The Specials - 'Ghost Town'

 The Specials - Ghost Town: Blog tasks


Background and historical contexts

Read this excellent analysis from The Conversation website of the impact Ghost Town had both musically and visually. Answer the following questions

1) Why does the writer link the song to cinematic soundtracks and music hall tradition?

2) What subcultures did 2 Tone emerge from in the late 1970s?
2 Tone had emerged stylistically from the Mod and Punk subcultures and its musical roots and the people in it, audiences and bands, were both black and white. Ska and the related Jamaican Rocksteady were its musical foundations.

3) What social contexts are discussed regarding the UK in 1981?

England was hit by recession and away from rural Skinhead nights, riots were breaking out across its urban areas. Deprived, forgotten, run down and angry, these were places where young people, black and white, erupted. In these neglected parts of London, Birmingham, Leeds and Liverpool the young, the unemployed, and the disaffected fought pitch battles with the police.

4) Cultural critic Mark Fisher describes the video as ‘eerie’. What do you think is 'eerie' about the Ghost Town video?
The whispered chorus of “This Town/ is coming like a Ghost town”.

5) Look at the final section (‘Not a dance track’). What does the writer suggest might be the meanings created in the video? Do you agree?
When “Ghost Town” played, the Skinheads sang along with Terry Hall, smiled manically and screeched. They joined into to the “ghastly chorus” and became, for a few minutes, part of that army of spectres. Because protest sometimes has no words.
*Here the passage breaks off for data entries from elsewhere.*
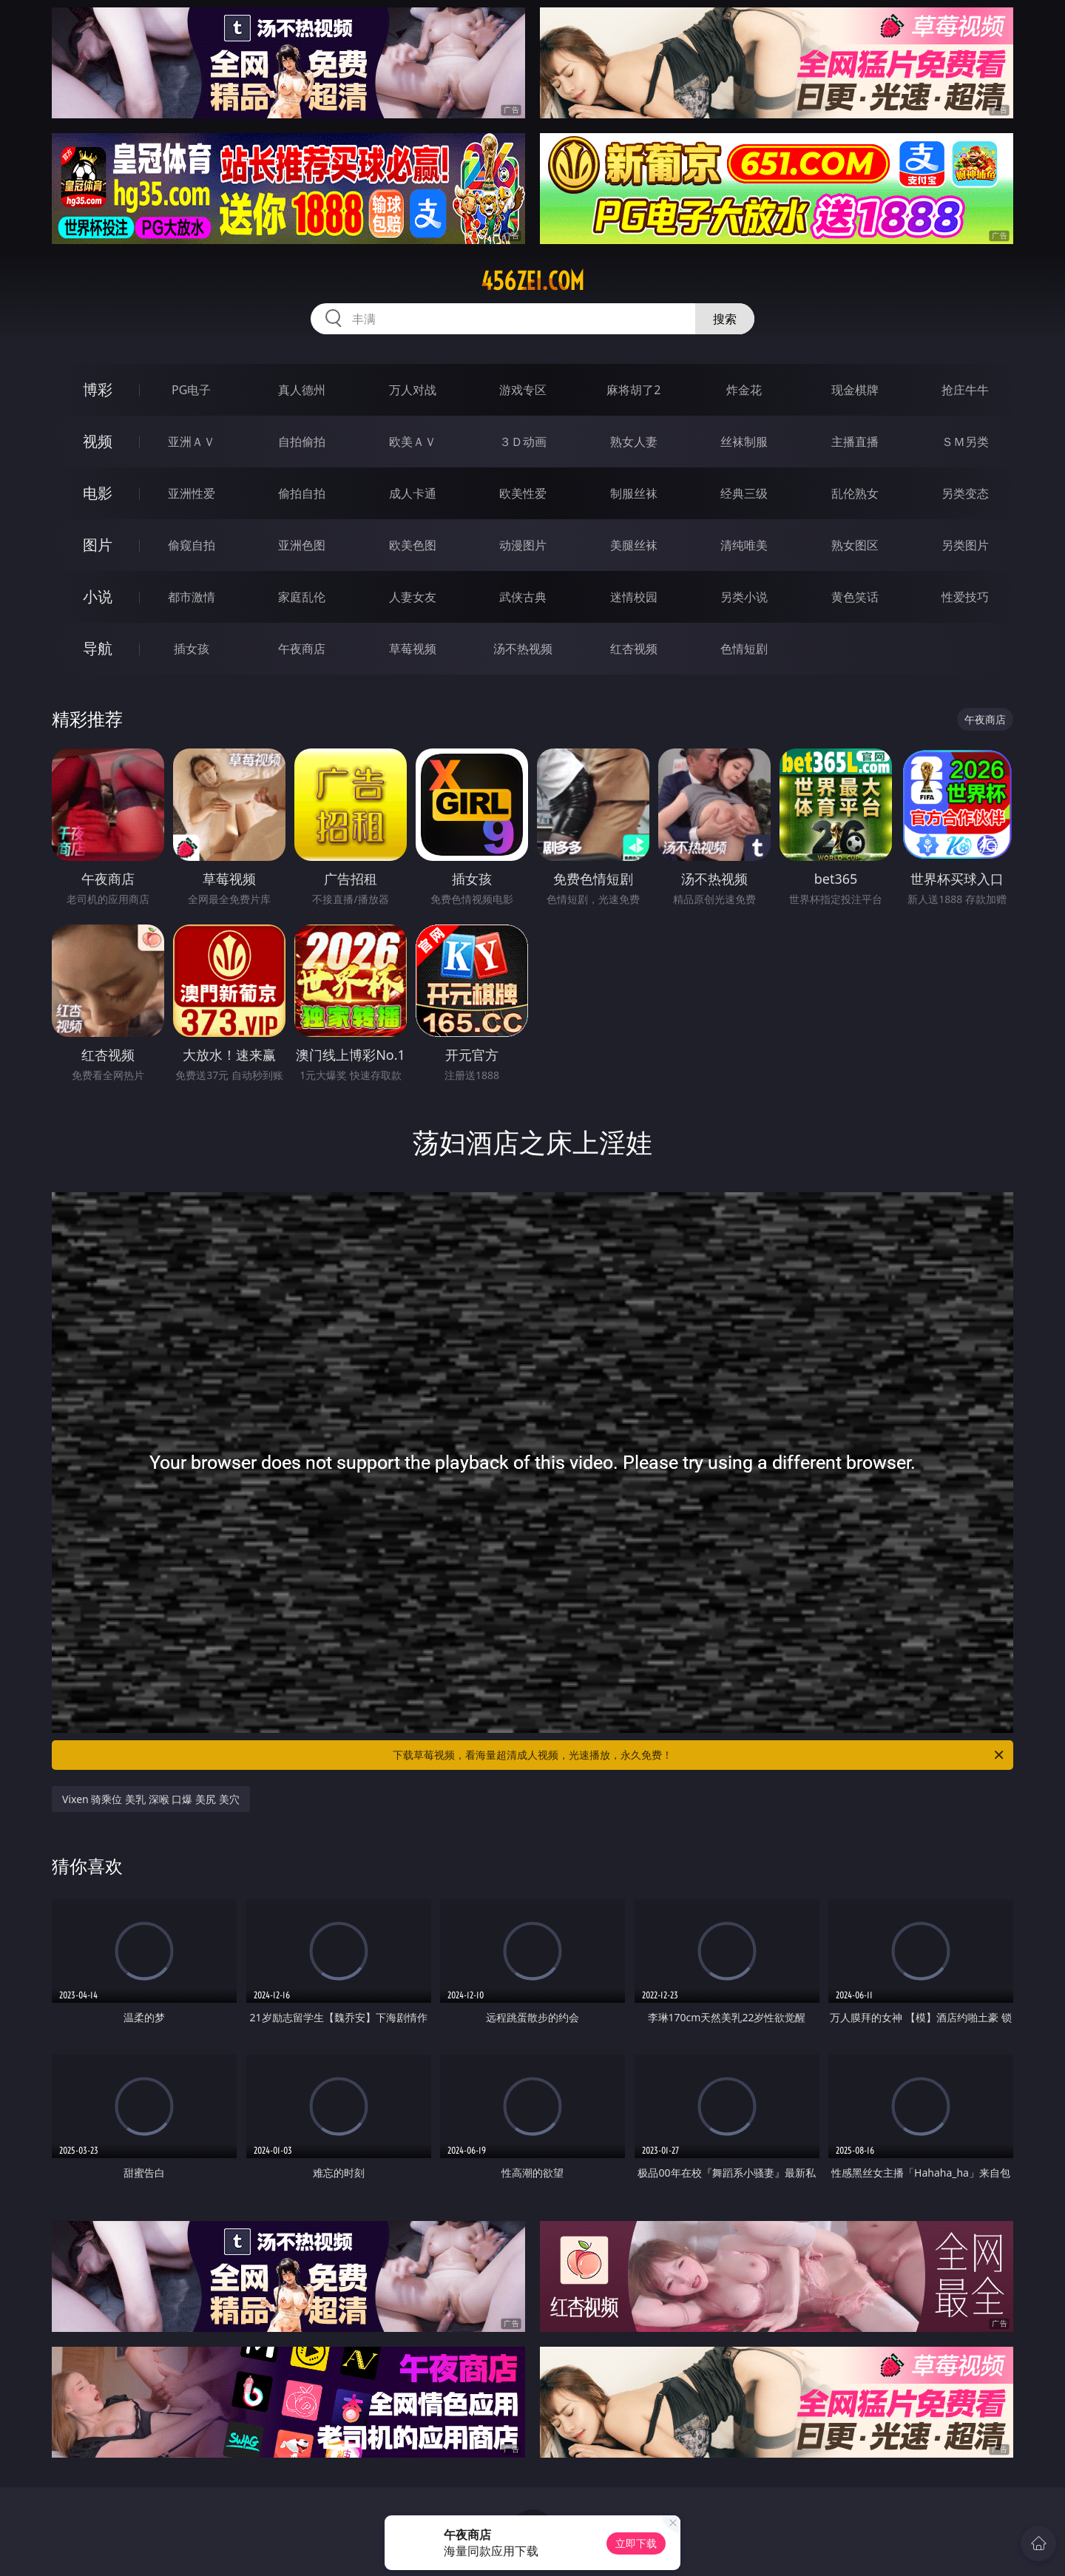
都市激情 (191, 597)
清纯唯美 (744, 545)
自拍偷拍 (301, 441)
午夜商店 (301, 648)
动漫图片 (523, 545)
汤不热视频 (522, 648)
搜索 (725, 319)
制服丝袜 (633, 493)
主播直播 (855, 441)
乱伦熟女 (855, 493)
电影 (97, 493)
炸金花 (744, 390)
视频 (97, 441)
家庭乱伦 (301, 597)
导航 (97, 648)
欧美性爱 (523, 493)
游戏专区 (523, 390)
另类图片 (965, 545)
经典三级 (744, 493)
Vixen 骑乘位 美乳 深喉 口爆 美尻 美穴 (151, 1799)
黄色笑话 (855, 597)
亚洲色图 (301, 545)
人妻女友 (412, 597)
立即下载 (636, 2543)
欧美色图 (412, 545)
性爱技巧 (965, 597)
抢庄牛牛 (965, 390)
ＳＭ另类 (965, 441)
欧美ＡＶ (412, 441)
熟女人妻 (633, 441)
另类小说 (744, 597)
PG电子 (191, 390)
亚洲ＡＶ (191, 441)
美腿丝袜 (633, 545)
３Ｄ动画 (523, 441)
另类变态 (965, 493)
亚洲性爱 (191, 493)
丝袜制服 (744, 441)
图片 (97, 545)
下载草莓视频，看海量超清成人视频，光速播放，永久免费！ (699, 1755)
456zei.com (532, 281)
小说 (97, 596)
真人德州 (301, 390)
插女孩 (191, 648)
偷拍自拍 (301, 493)
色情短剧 (744, 648)
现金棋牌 (855, 390)
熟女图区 (855, 545)
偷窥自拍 (191, 545)
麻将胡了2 (633, 390)
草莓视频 (412, 648)
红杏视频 (633, 648)
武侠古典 (523, 597)
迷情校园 (633, 597)
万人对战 (412, 390)
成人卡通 (412, 493)
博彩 (97, 389)
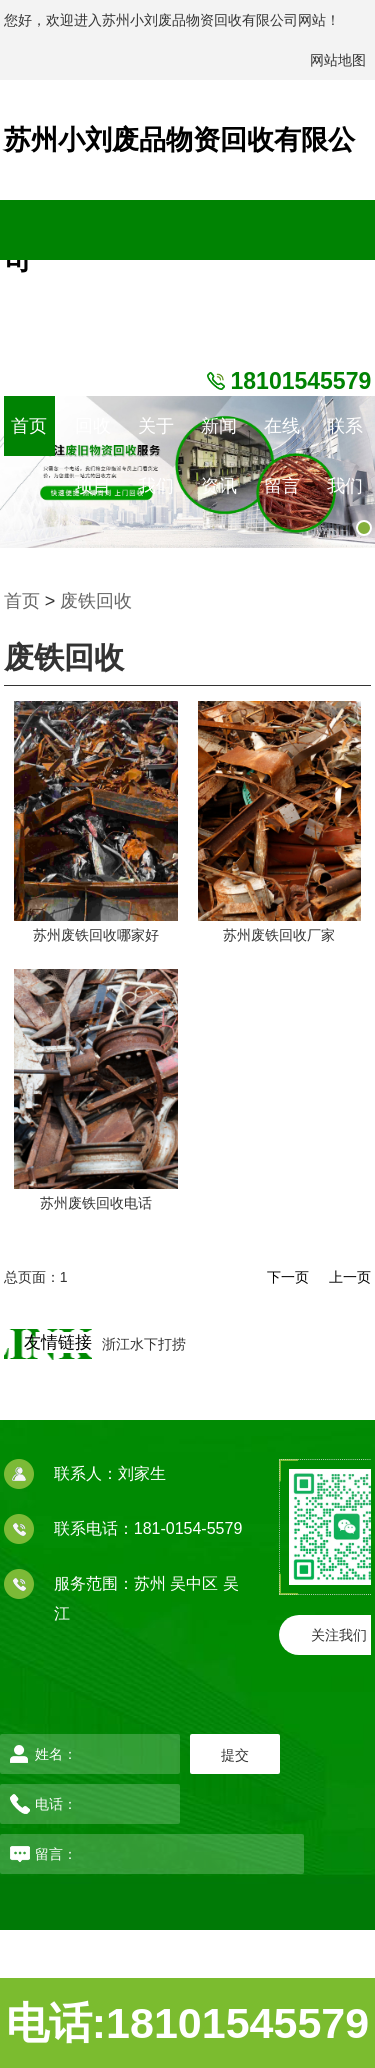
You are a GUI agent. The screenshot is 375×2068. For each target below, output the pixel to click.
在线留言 (282, 436)
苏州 (152, 1583)
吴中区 (196, 1583)
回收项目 (93, 436)
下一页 (288, 1277)
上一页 (350, 1277)
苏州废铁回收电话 (96, 1203)
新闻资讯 (219, 436)
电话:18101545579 (187, 2023)
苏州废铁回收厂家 (279, 935)
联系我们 (345, 436)
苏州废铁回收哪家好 (96, 935)
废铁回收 (96, 601)
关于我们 (156, 436)
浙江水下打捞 (144, 1344)
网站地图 (338, 60)
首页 (29, 426)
Now read this BBC website feature on the 30th anniversary of Ghost Town’s release

1) How does the article describe the song?

2) What does the article say about the social context of the time – what was happening in Britain in 1981?
By 1981, industrial decline had left the city suffering badly. Unemployment was among the highest in the UK.

3) How did The Specials reflect an increasingly multicultural Britain?

4) How can we link Paul Gilroy’s theories to The Specials and Ghost Town?

5) The article discusses how the song sounds like a John Barry composition. Why was John Barry a famous composer and what films did he work on?


Ghost Town - Media Factsheet

Watch the video several times before reading Factsheet #211 - Ghost Town. You'll need your GHS Google login to access the factsheet. Once you have analysed the video several times and read the whole factsheet, answer the following questions: 

1) Focus on the Media Language section. What does the factsheet suggest regarding the mise-en-scene in the video? 

2) How does the lighting create intertextual references? What else is notable about the lighting?

3) What non-verbal codes help to communicate meanings in the video?

4) What does the factsheet suggest regarding the editing and camerawork? Pick out three key points that are highlighted here.

5) What narrative theories can be applied to the video? Give details from the video for each one.

6) How can we apply genre theory to the video?

7) Now look at the Representations section. What are the different people, places and groups that are represented in the Ghost Town video? Look for the list on page 4 of the factsheet.

8) How can Gauntlett's work on collective identity be applied to the video?

9) How can gender theorists such as Judith Butler be applied to Ghost Town?

10) Postcolonial theorists like Paul Gilroy can help us to understand the meanings in the Ghost Town music video. What does the factsheet suggest regarding this?